R/stan_igbm.R
In bernadette-eu/Bernadette: Bayesian Inference and Model Selection for Stochastic Epidemics
Defines functions
stan_igbm
Documented in
stan_igbm
#' Bayesian diffusion-driven multi-type epidemic models via Stan
#'
#' A Bayesian evidence synthesis approach to model the age-specific transmission
#' dynamics of COVID-19 based on daily age-stratified mortality counts. The temporal
#' evolution of transmission rates in populations containing multiple types of individual
#' is reconstructed via independent diffusion processes assigned to the key epidemiological
#' parameters. A suitably tailored Susceptible-Exposed-Infected-Removed (SEIR) compartmental
#' model is used to capture the latent counts of infections and to account for fluctuations
#' in transmission influenced by phenomena like public health interventions and changes in human behaviour.
#'
#' @param y_data data.frame;
#' age-specific mortality counts in time. See \code{data(age_specific_mortality_counts)}.
#'
#' @param contact_matrix matrix;
#' a squared matrix representing the the number of contacts between age groups.
#'
#' @param age_distribution_population data.frame;
#' the age distribution of a given population. See \code{aggregate_age_distribution}.
#'
#' @param itd_distr vector;
#' Infection-to-death distribution. A vector of length \emph{ts_length}.
#'
#' @param age_specific_ifr data.frame;
#' time-varying age-specific infection-fatality ratio. See \code{aggregate_ifr_react}.
#'
#' @param incubation_period integer;
#' length of incubation period in days. Must be >=1.
#'
#' @param infectious_period integer;
#' length of infectious period in days. Must be >=1.
#'
#' @param likelihood_variance_type integer;
#' If \eqn{0}, the variance of the over-dispersed count model is a quadratic function of the mean;
#' if \eqn{1}, the variance of the over-dispersed count model is a linear function of the mean.
#'
#' @param ecr_changes integer;
#' between 1 and 7, defaults to 1. Expresses the number of changes of the effective contact rate during the course of 7 days.
#'
#' @param prior_scale_x0 double;
#' scale parameter of a Normal prior distribution assigned to the age-specific log(transmissibility) at time \eqn{t = 0}.
#'
#' @param prior_scale_x1 double;
#' scale parameter of a Normal prior distribution assigned to the age-specific log(transmissibility) at time \eqn{t = 1}.
#'
#' @param prior_scale_contactmatrix double;
#' defaults to 0.05. A positive number that scales the informative Normal prior distribution assigned to the random contact matrix.
#'
#' @param pi_perc numeric;
#' between 0 and 1. It represents the proportion of Exposed individuals in each age group of a given population at time \eqn{t = 0}.

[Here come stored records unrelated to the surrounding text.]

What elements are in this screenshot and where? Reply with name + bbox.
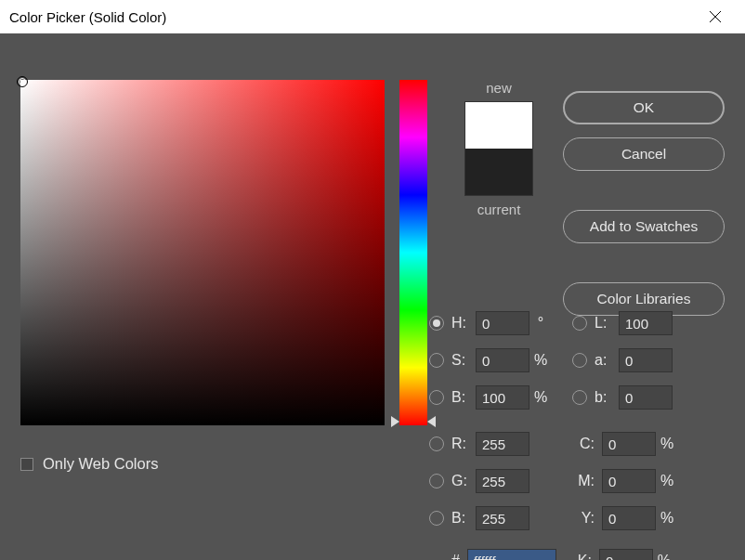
s-radio[interactable] <box>429 353 444 368</box>
h-input[interactable] <box>476 311 529 335</box>
r-input[interactable] <box>476 432 529 456</box>
hue-slider[interactable] <box>399 80 427 425</box>
y-input[interactable] <box>602 506 656 530</box>
close-icon <box>710 11 721 22</box>
k-unit: % <box>653 553 675 560</box>
y-unit: % <box>656 510 678 527</box>
s-input[interactable] <box>476 348 529 372</box>
b-hsb-radio[interactable] <box>429 390 444 405</box>
l-input[interactable] <box>619 311 673 335</box>
c-unit: % <box>656 436 678 452</box>
s-unit: % <box>529 352 552 369</box>
color-swatch <box>464 101 533 196</box>
svg-marker-2 <box>391 416 399 427</box>
a-input[interactable] <box>619 348 673 372</box>
b-rgb-label: B: <box>451 510 476 527</box>
g-label: G: <box>451 473 476 489</box>
h-unit: ° <box>529 315 552 332</box>
m-input[interactable] <box>602 469 656 493</box>
b-rgb-radio[interactable] <box>429 511 444 526</box>
web-colors-label: Only Web Colors <box>43 455 158 473</box>
b-rgb-input[interactable] <box>476 506 529 530</box>
r-radio[interactable] <box>429 436 444 451</box>
k-label: K: <box>569 553 592 560</box>
l-radio[interactable] <box>572 316 587 331</box>
current-label: current <box>477 202 521 217</box>
a-radio[interactable] <box>572 353 587 368</box>
saturation-value-field[interactable] <box>20 80 385 425</box>
b-lab-label: b: <box>595 389 619 406</box>
s-label: S: <box>451 352 476 369</box>
a-label: a: <box>595 352 619 369</box>
cancel-button[interactable]: Cancel <box>563 137 725 171</box>
g-input[interactable] <box>476 469 529 493</box>
c-label: C: <box>572 436 595 452</box>
b-lab-radio[interactable] <box>572 390 587 405</box>
m-label: M: <box>572 473 595 489</box>
close-button[interactable] <box>695 0 736 33</box>
new-label: new <box>486 80 512 96</box>
current-color-swatch[interactable] <box>465 149 532 195</box>
b-lab-input[interactable] <box>619 385 673 410</box>
web-colors-checkbox[interactable] <box>20 458 33 471</box>
titlebar: Color Picker (Solid Color) <box>0 0 745 33</box>
add-to-swatches-button[interactable]: Add to Swatches <box>563 210 725 243</box>
b-hsb-label: B: <box>451 389 476 406</box>
sv-marker[interactable] <box>17 76 28 87</box>
y-label: Y: <box>572 510 595 527</box>
ok-button[interactable]: OK <box>563 91 725 124</box>
h-radio[interactable] <box>429 316 444 331</box>
new-color-swatch[interactable] <box>465 102 532 149</box>
c-input[interactable] <box>602 432 656 456</box>
k-input[interactable] <box>599 549 653 560</box>
b-hsb-input[interactable] <box>476 385 529 410</box>
m-unit: % <box>656 473 678 489</box>
hex-label: # <box>451 553 460 560</box>
g-radio[interactable] <box>429 474 444 488</box>
l-label: L: <box>595 315 619 332</box>
b-hsb-unit: % <box>529 389 552 406</box>
r-label: R: <box>451 436 476 452</box>
hex-input[interactable] <box>467 549 556 560</box>
h-label: H: <box>451 315 476 332</box>
window-title: Color Picker (Solid Color) <box>9 9 166 25</box>
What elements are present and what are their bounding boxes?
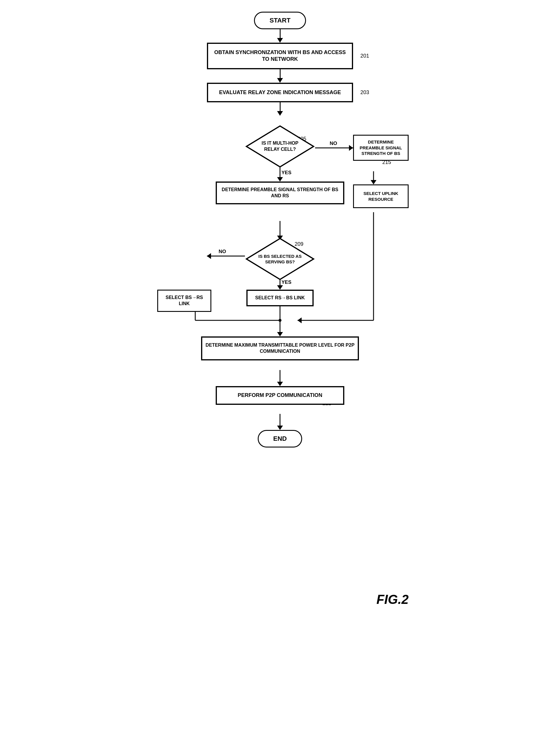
svg-text:NO: NO [330,141,337,146]
svg-marker-9 [277,285,283,290]
svg-marker-23 [277,332,283,337]
node-217: SELECT UPLINK RESOURCE [353,184,408,208]
node-211: SELECT RS→BS LINK [246,290,314,306]
node-201-wrapper: OBTAIN SYNCHRONIZATION WITH BS AND ACCES… [207,43,353,69]
svg-point-37 [278,319,282,322]
node-203: EVALUATE RELAY ZONE INDICATION MESSAGE [207,83,353,102]
svg-marker-3 [349,145,353,151]
node-219: DETERMINE MAXIMUM TRANSMITTABLE POWER LE… [201,337,359,360]
label-203: 203 [360,89,369,96]
label-201: 201 [360,53,369,59]
diamond-209-text: IS BS SELECTED AS SERVING BS? [258,253,303,265]
svg-marker-12 [207,253,211,259]
node-215: DETERMINE PREAMBLE SIGNAL STRENGTH OF BS [353,135,408,161]
svg-marker-25 [277,382,283,386]
svg-text:NO: NO [219,249,226,254]
arrow-2 [277,69,283,83]
node-201: OBTAIN SYNCHRONIZATION WITH BS AND ACCES… [207,43,353,69]
node-213: SELECT BS→RS LINK [157,290,211,312]
svg-marker-1 [277,177,283,181]
diamond-205-wrapper: IS IT MULTI-HOP RELAY CELL? [245,125,315,168]
main-flow-area: NO YES YES NO [148,116,412,613]
start-node: START [254,12,306,29]
svg-marker-27 [277,426,283,430]
diamond-209-wrapper: IS BS SELECTED AS SERVING BS? [245,237,315,281]
fig-label: FIG.2 [377,592,408,607]
end-node: END [258,430,302,447]
node-203-wrapper: EVALUATE RELAY ZONE INDICATION MESSAGE 2… [207,83,353,102]
svg-marker-18 [298,317,302,323]
node-221: PERFORM P2P COMMUNICATION [216,386,344,404]
flowchart: START OBTAIN SYNCHRONIZATION WITH BS AND… [148,12,412,613]
node-207: DETERMINE PREAMBLE SIGNAL STRENGTH OF BS… [216,181,344,204]
diamond-205-text: IS IT MULTI-HOP RELAY CELL? [257,140,303,152]
svg-marker-15 [371,180,377,184]
svg-text:YES: YES [282,170,291,175]
arrow-3 [277,102,283,116]
arrow-1 [277,29,283,43]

#' while the rest \eqn{100*(1-pi_perc)} remain Susceptible.
#'
#' @param prior_volatility
#' Prior distribution for the volatility parameters of the age-specific diffusion processes.
#' \code{prior_volatility} can be a call to \code{exponential} to use an exponential distribution, \code{gamma}
#' to use a Gamma distribution or one of \code{normal}, \code{student_t} or \code{cauchy} to use a half-normal,
#' half-t, or half-Cauchy prior. See \code{priors} for details on these functions.
#'
#' @param prior_nb_dispersion
#' Prior distribution for the dispersion parameter \code{phi} of the over-dispersed count model.
#' Same options as for \code{prior_volatility}.
#'
#' @param algorithm_inference
#' One of the sampling algorithms that are implemented in Stan. See \code{\link[rstan]{stan}}.
#'
#' @param nBurn integer;
#' number of burn-in iterations at the beginning of an MCMC run. See \code{\link[rstan]{sampling}}.
#'
#' @param nPost integer;
#' number of MCMC iterations after burn-in. See \code{\link[rstan]{sampling}}.
#'
#' @param nThin integer;
#' a positive integer specifying the period for saving samples. The default is 1, which is usually the recommended value.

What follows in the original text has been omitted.